International trade body predicts commerce could shrink up to 32% and warns against 30s-style protectionism
International trade has dried up as a result of the Covid-19 pandemic and could be on course for a collapse as severe as that of the 1930s Great Depression, the World Trade Organization has said.
The Geneva-based WTO, responsible for policing the global trading system, said even the most optimistic scenario for 2020 was that trade would shrink by 13%, a bigger drop than in the 2008-09 recession caused by the banking crisis.
The collapse in global trade during the 1930s was in part due to the protectionist measures imposed by developed countries, and the head of the WTO, Roberto Azevêdo, warned that putting up barriers in response to Covid-19 would make matters worse.
“These numbers are ugly – there is no getting around that. But a rapid, vigorous rebound is possible. Decisions taken now will determine the future shape of the recovery and global growth prospects,” Azevêdo said.

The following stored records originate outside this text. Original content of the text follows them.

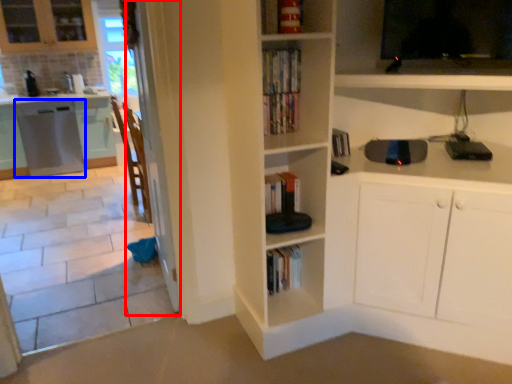 Question: Which of the following is the farthest to the observer, screen door (highlighted by a red box) or cabinetry (highlighted by a blue box)?

Choices:
 (A) screen door
 (B) cabinetry

Answer: (B) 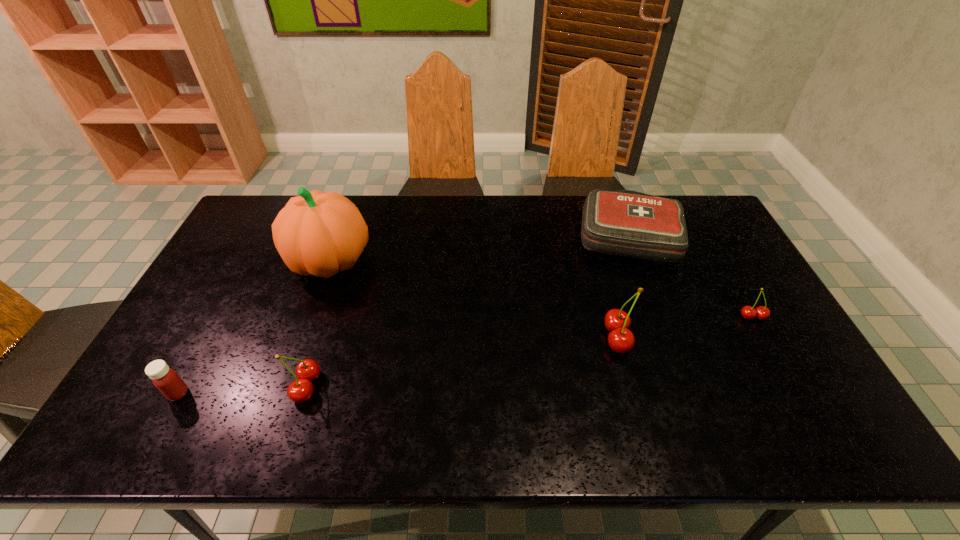 You are a GUI agent. You are given a task and a screenshot of the screen. Output one action in this format:
    pyautogui.click(x=<x>, y=<y>)
    Task: Click on the vacant spot for a new cherry to ensure equal spacing
    The height and width of the screenshot is (540, 960).
    Given the screenshot: What is the action you would take?
    pyautogui.click(x=469, y=361)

While not mentioning any country by name, the WTO director general made it clear that an end to the trade tension between the US and China would help minimise the fallout from the pandemic.
“We need to lay the foundations for a strong, sustained and socially inclusive recovery. Trade will be an important ingredient here, along with fiscal and monetary policy.
“Keeping markets open and predictable, as well as fostering a more generally favourable business environment, will be critical to spur the renewed investment we will need. And if countries work together, we will see a much faster recovery than if each country acts alone.”
The WTO said trade had already been slowing ahead of the Covid-19 outbreak.
In its outlook, the WTO said it expected a recovery in trade next year but that it was hard to say how vigorous the bounceback would be. The outcome would depend largely on the duration of the outbreak and the effectiveness of policy responses.
“This crisis is first and foremost a health crisis, which has forced governments to take unprecedented measures to protect people’s lives,” Azevêdo said.
“The unavoidable declines in trade and output will have painful consequences for households and businesses, on top of the human suffering caused by the disease itself.”
“The immediate goal is to bring the pandemic under control and mitigate the economic damage to people, companies and countries. But policymakers must start planning for the aftermath.”